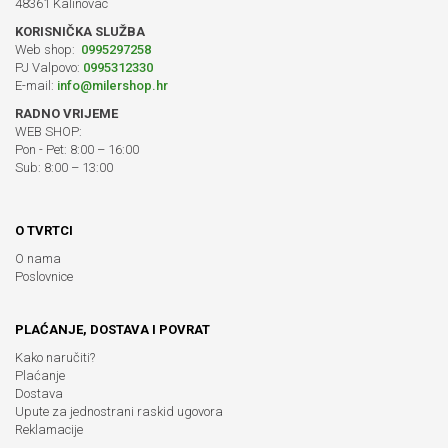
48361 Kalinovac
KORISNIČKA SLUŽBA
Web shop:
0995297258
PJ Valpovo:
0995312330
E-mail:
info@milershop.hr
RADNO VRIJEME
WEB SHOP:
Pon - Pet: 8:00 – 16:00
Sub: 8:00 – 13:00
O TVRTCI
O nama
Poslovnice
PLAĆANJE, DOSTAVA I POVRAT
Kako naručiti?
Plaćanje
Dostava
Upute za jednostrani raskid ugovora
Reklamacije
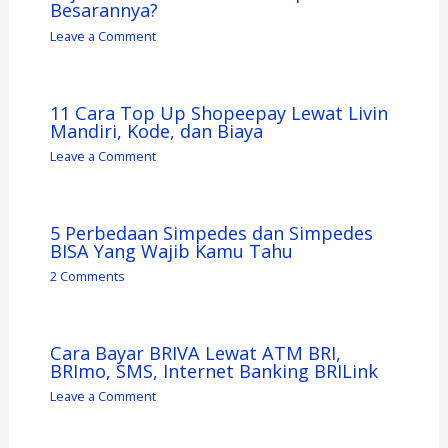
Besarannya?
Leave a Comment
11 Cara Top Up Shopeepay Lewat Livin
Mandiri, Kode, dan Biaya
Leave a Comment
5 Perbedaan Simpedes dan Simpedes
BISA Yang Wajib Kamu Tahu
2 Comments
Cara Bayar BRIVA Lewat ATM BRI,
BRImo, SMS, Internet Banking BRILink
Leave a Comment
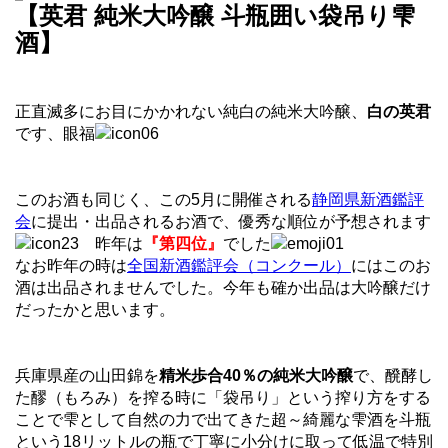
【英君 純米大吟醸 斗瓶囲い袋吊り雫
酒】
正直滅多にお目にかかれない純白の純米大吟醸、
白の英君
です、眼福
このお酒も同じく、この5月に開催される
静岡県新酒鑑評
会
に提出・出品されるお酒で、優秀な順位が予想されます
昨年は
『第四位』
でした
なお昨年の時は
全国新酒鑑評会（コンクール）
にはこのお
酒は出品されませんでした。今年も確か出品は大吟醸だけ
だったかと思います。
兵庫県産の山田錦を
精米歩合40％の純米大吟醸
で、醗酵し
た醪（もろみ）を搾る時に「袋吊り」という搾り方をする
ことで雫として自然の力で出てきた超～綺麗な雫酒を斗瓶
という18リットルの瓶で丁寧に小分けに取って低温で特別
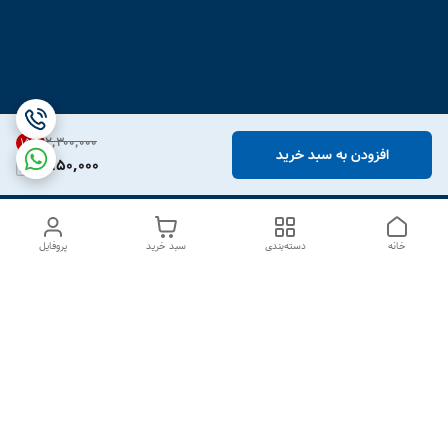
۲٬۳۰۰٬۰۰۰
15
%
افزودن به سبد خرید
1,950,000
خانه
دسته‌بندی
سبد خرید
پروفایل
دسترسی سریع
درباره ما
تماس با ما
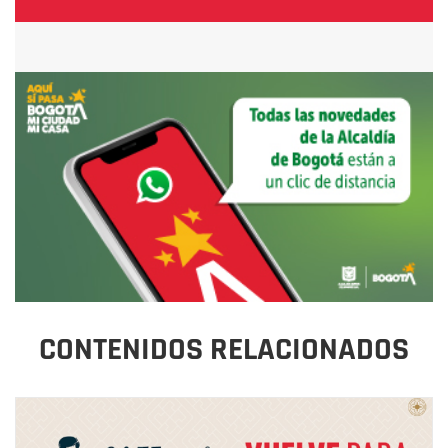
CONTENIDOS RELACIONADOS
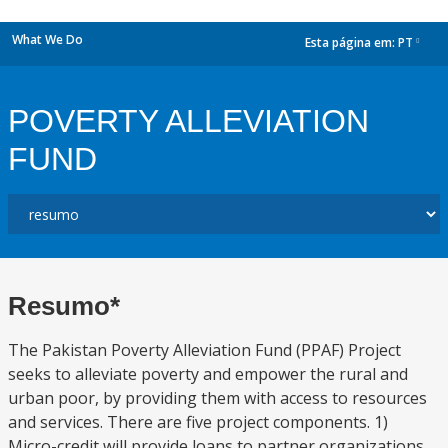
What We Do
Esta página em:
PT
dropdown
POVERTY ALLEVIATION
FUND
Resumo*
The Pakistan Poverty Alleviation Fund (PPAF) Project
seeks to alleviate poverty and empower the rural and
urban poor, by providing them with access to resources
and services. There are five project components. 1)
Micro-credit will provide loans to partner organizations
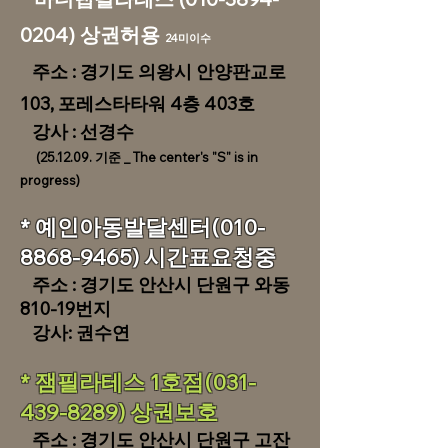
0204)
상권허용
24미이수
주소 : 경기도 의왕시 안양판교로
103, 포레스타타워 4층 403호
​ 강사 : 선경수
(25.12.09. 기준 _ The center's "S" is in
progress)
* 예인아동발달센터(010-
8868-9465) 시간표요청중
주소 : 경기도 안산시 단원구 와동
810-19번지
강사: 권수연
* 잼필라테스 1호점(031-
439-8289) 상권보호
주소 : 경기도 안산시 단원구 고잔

→ **TASK PROMPT**:
Please return the material above only from the line that holds "RADNO VRIJEME" through the line that holds "5 Perbedaan Simpedes dan Simpedes", exactly as it stands, ends included and pictures omitted.

→ **COMPLETED EXERCISE**:
RADNO VRIJEME
WEB SHOP:
Pon - Pet: 8:00 – 16:00
Sub: 8:00 – 13:00
O TVRTCI
O nama
Poslovnice
PLAĆANJE, DOSTAVA I POVRAT
Kako naručiti?
Plaćanje
Dostava
Upute za jednostrani raskid ugovora
Reklamacije
Besarannya?
Leave a Comment
11 Cara Top Up Shopeepay Lewat Livin
Mandiri, Kode, dan Biaya
Leave a Comment
5 Perbedaan Simpedes dan Simpedes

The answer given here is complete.